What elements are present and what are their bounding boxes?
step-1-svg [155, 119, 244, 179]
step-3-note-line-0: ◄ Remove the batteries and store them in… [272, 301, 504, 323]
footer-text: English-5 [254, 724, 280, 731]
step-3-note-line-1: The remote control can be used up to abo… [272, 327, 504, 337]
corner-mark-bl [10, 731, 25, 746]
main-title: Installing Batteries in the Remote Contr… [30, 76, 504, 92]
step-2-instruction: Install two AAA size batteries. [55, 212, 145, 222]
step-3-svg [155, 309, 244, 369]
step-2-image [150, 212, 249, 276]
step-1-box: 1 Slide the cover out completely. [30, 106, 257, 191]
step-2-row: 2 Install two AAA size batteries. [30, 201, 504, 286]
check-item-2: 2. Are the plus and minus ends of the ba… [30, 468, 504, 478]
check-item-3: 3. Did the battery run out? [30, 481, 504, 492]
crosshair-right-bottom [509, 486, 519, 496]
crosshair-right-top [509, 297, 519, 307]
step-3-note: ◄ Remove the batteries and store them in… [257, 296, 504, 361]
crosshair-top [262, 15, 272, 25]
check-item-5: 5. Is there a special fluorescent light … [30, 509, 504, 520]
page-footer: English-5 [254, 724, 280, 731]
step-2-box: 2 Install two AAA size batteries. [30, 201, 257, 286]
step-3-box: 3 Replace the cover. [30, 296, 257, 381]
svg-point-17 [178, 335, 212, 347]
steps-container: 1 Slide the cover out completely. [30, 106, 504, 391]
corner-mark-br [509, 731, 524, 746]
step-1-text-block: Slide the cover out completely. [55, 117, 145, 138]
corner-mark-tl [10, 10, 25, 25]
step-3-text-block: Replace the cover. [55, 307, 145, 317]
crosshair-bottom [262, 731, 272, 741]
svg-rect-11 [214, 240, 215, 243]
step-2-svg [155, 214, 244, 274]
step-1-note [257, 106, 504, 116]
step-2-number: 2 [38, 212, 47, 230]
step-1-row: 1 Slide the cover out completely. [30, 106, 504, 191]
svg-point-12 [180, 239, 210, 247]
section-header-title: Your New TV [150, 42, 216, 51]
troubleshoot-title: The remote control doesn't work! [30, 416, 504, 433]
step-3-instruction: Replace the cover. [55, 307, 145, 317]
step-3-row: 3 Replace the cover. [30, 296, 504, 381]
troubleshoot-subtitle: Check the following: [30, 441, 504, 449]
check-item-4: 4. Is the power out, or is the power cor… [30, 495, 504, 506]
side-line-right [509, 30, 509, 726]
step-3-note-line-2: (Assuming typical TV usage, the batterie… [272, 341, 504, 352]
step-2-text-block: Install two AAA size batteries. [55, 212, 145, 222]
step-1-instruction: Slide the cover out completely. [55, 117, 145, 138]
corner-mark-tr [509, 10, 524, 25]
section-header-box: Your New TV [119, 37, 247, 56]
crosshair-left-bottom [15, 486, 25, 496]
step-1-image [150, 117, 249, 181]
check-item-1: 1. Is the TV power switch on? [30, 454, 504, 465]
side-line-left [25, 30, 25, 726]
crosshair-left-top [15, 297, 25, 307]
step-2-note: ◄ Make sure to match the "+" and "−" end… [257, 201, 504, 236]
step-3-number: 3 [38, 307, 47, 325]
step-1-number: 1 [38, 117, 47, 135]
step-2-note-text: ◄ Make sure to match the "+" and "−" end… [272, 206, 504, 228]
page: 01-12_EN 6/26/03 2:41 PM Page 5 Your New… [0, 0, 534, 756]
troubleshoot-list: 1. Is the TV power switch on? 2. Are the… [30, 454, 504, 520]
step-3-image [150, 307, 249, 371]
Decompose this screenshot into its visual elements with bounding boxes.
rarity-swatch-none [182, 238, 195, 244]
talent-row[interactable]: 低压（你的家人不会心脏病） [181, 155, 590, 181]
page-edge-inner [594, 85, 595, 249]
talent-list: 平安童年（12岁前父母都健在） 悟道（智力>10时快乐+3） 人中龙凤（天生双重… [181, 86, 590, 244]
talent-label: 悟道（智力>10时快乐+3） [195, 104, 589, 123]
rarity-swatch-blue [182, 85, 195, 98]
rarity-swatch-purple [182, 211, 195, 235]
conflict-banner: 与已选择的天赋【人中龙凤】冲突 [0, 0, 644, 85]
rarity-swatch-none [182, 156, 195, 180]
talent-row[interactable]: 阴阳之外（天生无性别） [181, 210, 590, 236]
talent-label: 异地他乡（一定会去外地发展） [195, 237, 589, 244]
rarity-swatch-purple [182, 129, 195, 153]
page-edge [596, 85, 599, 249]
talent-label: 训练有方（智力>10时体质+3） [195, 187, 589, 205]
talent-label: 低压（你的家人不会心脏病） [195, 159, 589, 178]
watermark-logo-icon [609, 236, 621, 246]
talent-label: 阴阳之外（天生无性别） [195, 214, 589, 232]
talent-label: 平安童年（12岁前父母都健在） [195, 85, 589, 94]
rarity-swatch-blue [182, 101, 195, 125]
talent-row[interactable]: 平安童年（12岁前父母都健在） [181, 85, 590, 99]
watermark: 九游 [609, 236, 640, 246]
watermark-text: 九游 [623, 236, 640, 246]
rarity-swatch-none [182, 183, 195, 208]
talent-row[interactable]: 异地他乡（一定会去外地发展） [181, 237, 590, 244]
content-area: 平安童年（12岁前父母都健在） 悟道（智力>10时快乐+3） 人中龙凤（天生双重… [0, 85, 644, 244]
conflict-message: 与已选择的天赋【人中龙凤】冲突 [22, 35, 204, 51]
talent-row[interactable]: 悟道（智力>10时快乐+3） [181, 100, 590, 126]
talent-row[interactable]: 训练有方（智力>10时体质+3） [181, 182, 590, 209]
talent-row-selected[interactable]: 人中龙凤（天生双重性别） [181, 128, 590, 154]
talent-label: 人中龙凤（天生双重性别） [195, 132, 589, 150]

########

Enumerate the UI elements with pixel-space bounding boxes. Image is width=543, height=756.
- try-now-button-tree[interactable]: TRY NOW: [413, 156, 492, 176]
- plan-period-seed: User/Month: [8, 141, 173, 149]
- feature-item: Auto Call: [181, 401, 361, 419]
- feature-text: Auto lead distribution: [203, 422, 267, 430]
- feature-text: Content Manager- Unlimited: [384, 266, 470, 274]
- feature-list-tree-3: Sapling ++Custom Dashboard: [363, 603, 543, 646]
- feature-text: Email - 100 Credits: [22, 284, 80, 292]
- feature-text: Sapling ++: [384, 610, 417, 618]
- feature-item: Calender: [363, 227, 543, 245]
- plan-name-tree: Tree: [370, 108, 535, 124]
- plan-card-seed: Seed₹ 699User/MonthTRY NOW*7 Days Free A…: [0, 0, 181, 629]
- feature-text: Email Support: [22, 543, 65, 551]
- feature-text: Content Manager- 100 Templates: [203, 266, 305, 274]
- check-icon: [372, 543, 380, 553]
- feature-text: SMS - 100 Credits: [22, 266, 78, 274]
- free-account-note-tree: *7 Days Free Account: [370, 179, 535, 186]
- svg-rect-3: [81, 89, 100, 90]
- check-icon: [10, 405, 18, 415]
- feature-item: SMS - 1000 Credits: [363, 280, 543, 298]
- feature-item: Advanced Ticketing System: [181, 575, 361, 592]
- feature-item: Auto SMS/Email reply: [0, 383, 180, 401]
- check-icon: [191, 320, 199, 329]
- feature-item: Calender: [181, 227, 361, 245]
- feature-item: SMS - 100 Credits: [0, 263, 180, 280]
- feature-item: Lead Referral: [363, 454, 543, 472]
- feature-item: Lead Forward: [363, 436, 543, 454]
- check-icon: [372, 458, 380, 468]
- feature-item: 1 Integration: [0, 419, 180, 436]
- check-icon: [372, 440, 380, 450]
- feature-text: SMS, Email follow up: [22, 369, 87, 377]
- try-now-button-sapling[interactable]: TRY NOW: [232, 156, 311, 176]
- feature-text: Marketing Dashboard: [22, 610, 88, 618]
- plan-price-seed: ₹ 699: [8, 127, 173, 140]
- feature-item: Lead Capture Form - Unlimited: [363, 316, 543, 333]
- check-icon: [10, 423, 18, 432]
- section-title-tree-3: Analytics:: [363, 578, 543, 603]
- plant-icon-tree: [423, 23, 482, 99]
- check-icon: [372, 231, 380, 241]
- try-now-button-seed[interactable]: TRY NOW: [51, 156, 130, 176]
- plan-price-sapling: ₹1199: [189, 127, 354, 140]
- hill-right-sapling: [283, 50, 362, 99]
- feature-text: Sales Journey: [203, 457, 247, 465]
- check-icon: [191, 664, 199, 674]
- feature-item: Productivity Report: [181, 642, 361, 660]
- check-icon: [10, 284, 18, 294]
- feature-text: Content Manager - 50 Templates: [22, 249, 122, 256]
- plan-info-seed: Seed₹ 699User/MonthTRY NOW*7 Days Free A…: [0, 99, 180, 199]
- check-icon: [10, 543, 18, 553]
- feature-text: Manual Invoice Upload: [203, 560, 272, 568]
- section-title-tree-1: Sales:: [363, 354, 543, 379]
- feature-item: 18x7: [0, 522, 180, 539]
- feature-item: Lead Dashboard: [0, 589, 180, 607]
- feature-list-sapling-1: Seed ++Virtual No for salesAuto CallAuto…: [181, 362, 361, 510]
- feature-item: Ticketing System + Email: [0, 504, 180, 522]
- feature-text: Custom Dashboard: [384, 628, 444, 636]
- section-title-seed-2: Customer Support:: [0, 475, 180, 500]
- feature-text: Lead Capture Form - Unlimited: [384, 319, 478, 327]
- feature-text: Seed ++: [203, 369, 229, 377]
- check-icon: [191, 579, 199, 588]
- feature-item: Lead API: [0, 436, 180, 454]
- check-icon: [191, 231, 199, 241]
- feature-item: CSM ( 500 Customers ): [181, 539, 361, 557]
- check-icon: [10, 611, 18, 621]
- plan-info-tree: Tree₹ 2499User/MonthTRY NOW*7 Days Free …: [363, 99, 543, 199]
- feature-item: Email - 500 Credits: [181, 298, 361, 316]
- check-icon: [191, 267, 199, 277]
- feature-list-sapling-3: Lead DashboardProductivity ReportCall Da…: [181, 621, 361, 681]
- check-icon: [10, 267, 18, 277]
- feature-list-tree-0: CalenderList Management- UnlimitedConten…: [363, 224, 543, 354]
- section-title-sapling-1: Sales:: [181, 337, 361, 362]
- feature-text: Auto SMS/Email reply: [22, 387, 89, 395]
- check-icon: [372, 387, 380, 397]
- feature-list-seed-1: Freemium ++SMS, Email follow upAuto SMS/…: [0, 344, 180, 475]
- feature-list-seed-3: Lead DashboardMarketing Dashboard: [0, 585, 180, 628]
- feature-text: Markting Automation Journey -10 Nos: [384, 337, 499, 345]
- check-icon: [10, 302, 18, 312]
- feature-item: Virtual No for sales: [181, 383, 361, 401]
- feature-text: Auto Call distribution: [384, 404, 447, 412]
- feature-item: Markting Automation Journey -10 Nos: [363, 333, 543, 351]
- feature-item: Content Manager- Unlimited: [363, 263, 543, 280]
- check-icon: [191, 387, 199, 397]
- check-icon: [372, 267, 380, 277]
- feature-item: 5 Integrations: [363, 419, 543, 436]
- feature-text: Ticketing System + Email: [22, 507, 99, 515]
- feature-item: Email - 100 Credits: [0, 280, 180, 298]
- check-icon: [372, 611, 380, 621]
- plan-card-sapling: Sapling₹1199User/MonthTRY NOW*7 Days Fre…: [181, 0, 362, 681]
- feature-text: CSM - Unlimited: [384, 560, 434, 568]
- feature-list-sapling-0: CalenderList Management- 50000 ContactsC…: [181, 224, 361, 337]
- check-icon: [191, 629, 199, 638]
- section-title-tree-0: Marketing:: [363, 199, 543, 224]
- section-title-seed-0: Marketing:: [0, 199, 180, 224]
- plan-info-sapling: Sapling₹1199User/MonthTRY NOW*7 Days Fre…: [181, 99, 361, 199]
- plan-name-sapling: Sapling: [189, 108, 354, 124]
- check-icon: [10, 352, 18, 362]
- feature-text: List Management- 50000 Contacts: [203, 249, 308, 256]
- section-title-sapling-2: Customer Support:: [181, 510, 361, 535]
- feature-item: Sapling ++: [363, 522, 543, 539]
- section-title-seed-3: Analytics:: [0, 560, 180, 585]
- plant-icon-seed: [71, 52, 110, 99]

########

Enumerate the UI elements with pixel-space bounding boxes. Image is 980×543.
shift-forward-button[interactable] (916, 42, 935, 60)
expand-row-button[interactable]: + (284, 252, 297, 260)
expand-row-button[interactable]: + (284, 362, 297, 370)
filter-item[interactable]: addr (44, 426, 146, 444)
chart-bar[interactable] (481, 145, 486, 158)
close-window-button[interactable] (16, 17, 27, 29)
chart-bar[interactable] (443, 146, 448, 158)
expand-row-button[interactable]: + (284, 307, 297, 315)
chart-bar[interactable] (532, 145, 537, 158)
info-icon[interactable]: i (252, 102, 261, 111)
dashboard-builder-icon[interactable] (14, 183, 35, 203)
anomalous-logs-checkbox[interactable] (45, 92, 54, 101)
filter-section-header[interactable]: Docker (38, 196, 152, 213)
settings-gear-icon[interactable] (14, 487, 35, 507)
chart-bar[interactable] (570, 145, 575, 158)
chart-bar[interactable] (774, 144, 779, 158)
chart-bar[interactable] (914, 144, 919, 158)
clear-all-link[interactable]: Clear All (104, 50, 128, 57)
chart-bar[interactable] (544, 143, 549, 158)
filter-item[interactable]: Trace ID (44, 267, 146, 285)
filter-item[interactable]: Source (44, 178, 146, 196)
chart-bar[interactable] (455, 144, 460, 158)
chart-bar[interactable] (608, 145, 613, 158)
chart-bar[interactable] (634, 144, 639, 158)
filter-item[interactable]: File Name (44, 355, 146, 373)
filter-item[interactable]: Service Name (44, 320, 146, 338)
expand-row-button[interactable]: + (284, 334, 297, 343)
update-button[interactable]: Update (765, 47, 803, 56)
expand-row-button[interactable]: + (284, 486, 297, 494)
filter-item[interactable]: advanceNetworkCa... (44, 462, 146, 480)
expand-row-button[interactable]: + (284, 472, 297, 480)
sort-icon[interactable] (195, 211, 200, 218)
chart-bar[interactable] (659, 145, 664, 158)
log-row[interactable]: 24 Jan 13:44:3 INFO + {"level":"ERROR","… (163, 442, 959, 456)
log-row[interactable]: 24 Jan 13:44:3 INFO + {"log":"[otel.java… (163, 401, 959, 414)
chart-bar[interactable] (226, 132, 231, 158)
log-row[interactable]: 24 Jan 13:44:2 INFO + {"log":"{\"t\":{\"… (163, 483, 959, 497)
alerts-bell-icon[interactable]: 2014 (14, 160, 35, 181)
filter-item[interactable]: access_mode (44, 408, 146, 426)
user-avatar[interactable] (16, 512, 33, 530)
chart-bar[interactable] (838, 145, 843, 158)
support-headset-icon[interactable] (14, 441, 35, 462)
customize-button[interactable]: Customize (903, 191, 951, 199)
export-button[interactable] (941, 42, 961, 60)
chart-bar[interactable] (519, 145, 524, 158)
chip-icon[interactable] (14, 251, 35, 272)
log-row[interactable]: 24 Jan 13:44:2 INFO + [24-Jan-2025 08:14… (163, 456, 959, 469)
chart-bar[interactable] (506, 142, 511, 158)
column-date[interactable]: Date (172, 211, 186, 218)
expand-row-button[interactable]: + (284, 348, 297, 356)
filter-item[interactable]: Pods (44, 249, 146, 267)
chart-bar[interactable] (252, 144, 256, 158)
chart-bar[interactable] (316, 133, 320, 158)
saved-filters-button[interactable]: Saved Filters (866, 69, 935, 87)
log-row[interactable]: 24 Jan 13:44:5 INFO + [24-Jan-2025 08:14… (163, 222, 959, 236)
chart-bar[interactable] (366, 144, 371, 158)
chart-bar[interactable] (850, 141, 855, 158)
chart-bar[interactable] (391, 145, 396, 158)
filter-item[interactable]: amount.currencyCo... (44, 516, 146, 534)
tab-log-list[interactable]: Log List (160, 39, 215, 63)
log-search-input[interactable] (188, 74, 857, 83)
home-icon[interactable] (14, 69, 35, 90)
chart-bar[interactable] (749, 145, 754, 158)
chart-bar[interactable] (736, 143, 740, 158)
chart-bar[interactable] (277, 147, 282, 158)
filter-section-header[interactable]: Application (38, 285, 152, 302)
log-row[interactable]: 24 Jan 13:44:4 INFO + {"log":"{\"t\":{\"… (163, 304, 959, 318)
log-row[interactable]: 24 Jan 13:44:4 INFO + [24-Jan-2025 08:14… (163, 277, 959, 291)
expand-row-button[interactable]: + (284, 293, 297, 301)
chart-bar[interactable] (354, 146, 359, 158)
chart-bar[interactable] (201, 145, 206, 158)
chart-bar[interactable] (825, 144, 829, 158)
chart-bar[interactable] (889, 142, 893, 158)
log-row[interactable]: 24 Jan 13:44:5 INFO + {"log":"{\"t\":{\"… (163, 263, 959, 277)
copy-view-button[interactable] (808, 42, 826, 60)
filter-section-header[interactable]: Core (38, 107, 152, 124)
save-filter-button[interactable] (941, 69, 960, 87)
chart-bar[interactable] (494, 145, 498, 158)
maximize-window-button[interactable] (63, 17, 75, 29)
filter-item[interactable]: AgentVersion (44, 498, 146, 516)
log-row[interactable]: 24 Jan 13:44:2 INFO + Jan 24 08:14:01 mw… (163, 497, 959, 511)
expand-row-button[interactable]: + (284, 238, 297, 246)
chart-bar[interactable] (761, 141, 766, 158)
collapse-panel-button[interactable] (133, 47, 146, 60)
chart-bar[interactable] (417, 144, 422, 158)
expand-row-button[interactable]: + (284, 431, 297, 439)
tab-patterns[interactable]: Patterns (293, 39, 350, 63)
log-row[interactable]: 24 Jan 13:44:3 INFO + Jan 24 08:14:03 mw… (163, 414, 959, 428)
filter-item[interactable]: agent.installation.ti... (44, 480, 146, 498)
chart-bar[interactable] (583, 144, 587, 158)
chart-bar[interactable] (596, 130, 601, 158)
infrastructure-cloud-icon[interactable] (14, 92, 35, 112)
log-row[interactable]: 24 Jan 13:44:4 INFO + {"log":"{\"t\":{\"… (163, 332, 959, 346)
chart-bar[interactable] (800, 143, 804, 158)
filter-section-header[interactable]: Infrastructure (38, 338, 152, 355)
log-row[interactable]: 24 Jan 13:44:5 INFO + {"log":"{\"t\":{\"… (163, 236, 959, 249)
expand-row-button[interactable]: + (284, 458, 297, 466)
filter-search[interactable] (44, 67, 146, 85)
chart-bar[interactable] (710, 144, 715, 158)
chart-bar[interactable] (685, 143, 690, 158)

########

About this exercise: Your whole answer should be one number, the count of lines in the records that hold "swatch".

Result of this exercise: 7